→ TASK DETAILS
Output exactly those lines of the data that lie between the line containing "损失需求的情况下转嫁更高能源成本。如果货币同时走弱，进口投入会更" and the final line, both ends counted.
*** MATERIALS PROVIDED ***
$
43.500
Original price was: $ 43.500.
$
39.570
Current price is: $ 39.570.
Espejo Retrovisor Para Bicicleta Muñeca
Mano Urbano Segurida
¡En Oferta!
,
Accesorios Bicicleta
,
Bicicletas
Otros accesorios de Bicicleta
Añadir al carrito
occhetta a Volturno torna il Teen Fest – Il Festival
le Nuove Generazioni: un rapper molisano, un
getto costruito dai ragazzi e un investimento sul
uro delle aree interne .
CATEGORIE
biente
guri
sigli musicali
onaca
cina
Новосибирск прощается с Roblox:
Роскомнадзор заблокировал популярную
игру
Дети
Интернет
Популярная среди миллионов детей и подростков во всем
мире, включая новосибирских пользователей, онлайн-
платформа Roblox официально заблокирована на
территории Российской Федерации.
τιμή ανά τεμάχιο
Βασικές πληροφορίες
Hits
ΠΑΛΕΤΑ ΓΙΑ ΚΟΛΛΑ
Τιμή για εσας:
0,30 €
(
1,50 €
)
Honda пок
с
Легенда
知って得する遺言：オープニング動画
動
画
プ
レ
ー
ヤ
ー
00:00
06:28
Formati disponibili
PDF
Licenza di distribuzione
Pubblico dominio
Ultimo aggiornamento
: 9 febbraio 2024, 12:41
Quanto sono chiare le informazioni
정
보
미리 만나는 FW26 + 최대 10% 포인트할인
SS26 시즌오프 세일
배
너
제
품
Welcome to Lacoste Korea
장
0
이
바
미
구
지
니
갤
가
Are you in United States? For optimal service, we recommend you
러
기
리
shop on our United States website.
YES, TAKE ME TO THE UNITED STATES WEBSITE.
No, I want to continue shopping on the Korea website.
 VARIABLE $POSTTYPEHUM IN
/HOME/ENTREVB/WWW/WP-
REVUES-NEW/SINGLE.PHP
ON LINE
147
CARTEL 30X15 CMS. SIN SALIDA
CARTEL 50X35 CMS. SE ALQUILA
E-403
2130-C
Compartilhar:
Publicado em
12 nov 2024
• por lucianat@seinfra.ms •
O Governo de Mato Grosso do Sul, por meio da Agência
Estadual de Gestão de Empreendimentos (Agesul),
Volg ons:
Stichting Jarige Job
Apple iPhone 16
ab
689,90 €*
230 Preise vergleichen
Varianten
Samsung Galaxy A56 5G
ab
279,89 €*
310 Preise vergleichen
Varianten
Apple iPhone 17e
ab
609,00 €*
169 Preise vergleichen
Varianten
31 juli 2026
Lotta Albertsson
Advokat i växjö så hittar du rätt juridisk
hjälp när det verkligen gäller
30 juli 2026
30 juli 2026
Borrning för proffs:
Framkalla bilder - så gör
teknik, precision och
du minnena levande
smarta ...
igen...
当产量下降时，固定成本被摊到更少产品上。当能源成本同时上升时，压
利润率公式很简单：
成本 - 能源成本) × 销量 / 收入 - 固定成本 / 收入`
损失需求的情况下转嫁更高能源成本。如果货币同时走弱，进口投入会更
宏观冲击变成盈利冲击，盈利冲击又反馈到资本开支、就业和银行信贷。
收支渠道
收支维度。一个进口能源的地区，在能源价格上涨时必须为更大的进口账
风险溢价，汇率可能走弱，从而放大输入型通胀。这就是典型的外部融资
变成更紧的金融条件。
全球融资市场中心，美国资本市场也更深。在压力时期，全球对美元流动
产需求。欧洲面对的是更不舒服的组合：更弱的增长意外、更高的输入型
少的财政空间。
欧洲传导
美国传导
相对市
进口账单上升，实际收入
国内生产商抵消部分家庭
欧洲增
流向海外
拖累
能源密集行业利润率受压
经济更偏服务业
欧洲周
*** End of MATERIALS PROVIDED ***
→ TASK OUTPUT
损失需求的情况下转嫁更高能源成本。如果货币同时走弱，进口投入会更
宏观冲击变成盈利冲击，盈利冲击又反馈到资本开支、就业和银行信贷。
收支渠道
收支维度。一个进口能源的地区，在能源价格上涨时必须为更大的进口账
风险溢价，汇率可能走弱，从而放大输入型通胀。这就是典型的外部融资
变成更紧的金融条件。
全球融资市场中心，美国资本市场也更深。在压力时期，全球对美元流动
产需求。欧洲面对的是更不舒服的组合：更弱的增长意外、更高的输入型
少的财政空间。
欧洲传导
美国传导
相对市
进口账单上升，实际收入
国内生产商抵消部分家庭
欧洲增
流向海外
拖累
能源密集行业利润率受压
经济更偏服务业
欧洲周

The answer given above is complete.